彼は酷く不機嫌そうな声音で低く唸ると、とさり、とソファの上に私を押し倒した。
突然のことに驚き、私は目を見開く。

「君が大好きな小野寺くんの代わりに――今夜は僕が、君を可愛がってあげる」

「い、意味わからないです! 慧さんっ!?」

彼は白いシャツの手首のボタンを、一つずつ丁寧に、ゆっくりと外していく。
それから、もったいぶるような仕草でアスコットタイをするりと引き抜き、床へ落とした。
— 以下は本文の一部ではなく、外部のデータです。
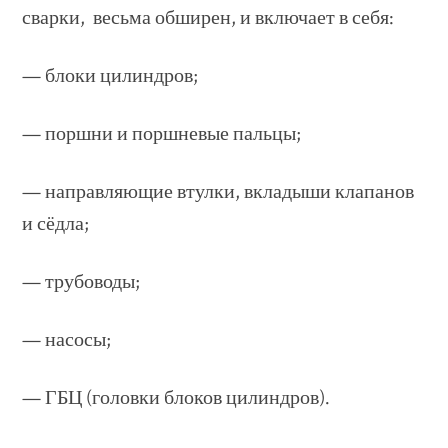
сварки, весьма обширен, и включает в себя:
— блоки цилиндров;
— поршни и поршневые пальцы;
— направляющие втулки, вкладыши клапанов
и сёдла;
— трубоводы;
— насосы;
— ГБЦ (головки блоков цилиндров).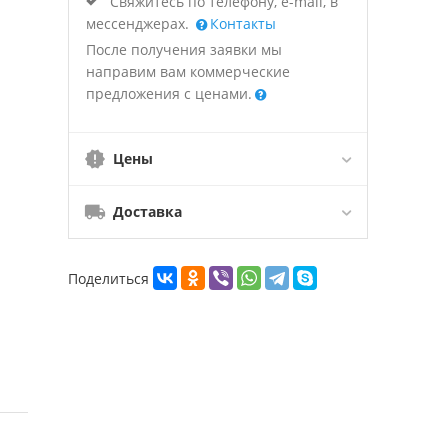
Свяжитесь по телефону, e-mail, в
мессенджерах.
Контакты
После получения заявки мы
направим вам коммерческие
предложения с ценами.
Цены
Доставка
Поделиться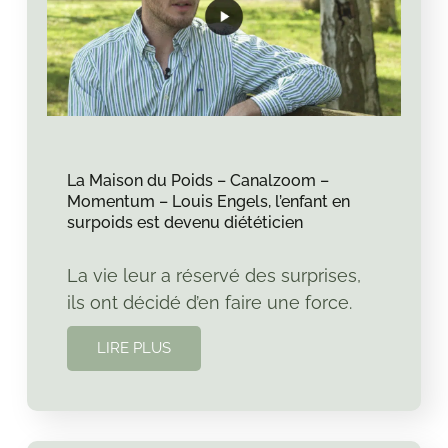
La Maison du Poids – Canalzoom –
Momentum – Louis Engels, l’enfant en
surpoids est devenu diététicien
La vie leur a réservé des surprises,
ils ont décidé d’en faire une force.
LIRE PLUS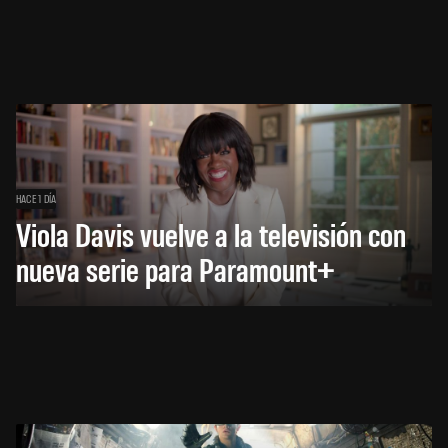
HACE 1 DÍA
Viola Davis vuelve a la televisión con
nueva serie para Paramount+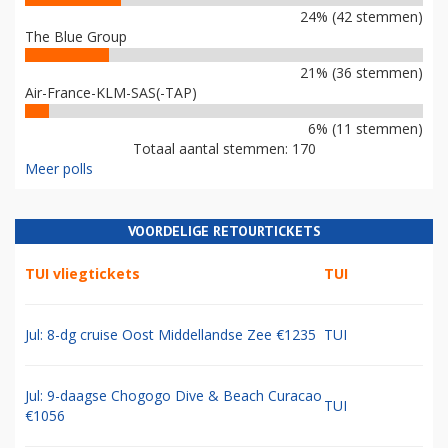
24% (42 stemmen)
The Blue Group
21% (36 stemmen)
Air-France-KLM-SAS(-TAP)
6% (11 stemmen)
Totaal aantal stemmen: 170
Meer polls
VOORDELIGE RETOURTICKETS
TUI vliegtickets
TUI
Jul: 8-dg cruise Oost Middellandse Zee €1235
TUI
Jul: 9-daagse Chogogo Dive & Beach Curacao
TUI
€1056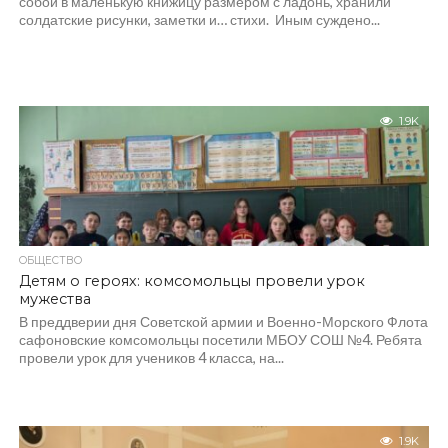
собой в маленькую книжицу размером с ладонь, хранили
солдатские рисунки, заметки и… стихи. Иным суждено...
1.9K
ОБЩЕСТВО
Детям о героях: комсомольцы провели урок
мужества
В преддверии дня Советской армии и Военно-Морского Флота
сафоновские комсомольцы посетили МБОУ СОШ №4. Ребята
провели урок для учеников 4 класса, на...
1.9K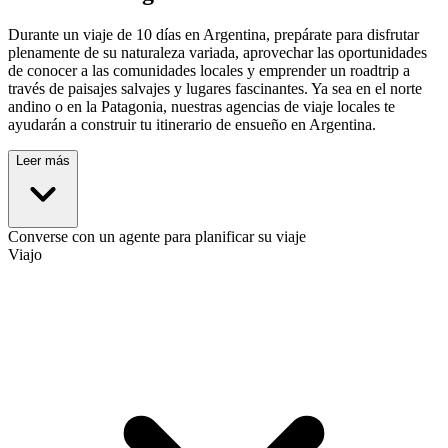
Durante un viaje de 10 días en Argentina, prepárate para disfrutar
plenamente de su naturaleza variada, aprovechar las oportunidades
de conocer a las comunidades locales y emprender un roadtrip a
través de paisajes salvajes y lugares fascinantes. Ya sea en el norte
andino o en la Patagonia, nuestras agencias de viaje locales te
ayudarán a construir tu itinerario de ensueño en Argentina.
Leer más
Converse con un agente para planificar su viaje
Viajo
私の両手を片手でまとめあげて拘束すると、彼は冷血な表情で覆いかぶさる。

「いっ! なにを……っ!」

「いい機会だ。君の言う誠実じゃない男から、アドバイスをあげるよ」

世界中の誰もを惑わすような壮絶な色気をまとった王子様は、まるで軽蔑するような冷酷な視線で私を見下ろした。

「君も、少しはその容姿を利用してみたらいい。もっと高嶺の花らしく振舞えば、君にはいくらでもモデルの仕事が来るようになる」

「そんなのっ!」

別に望んでなんかない! ……とは、言えなかった。お仕事は、欲しい。できれば、可能な限りたくさん。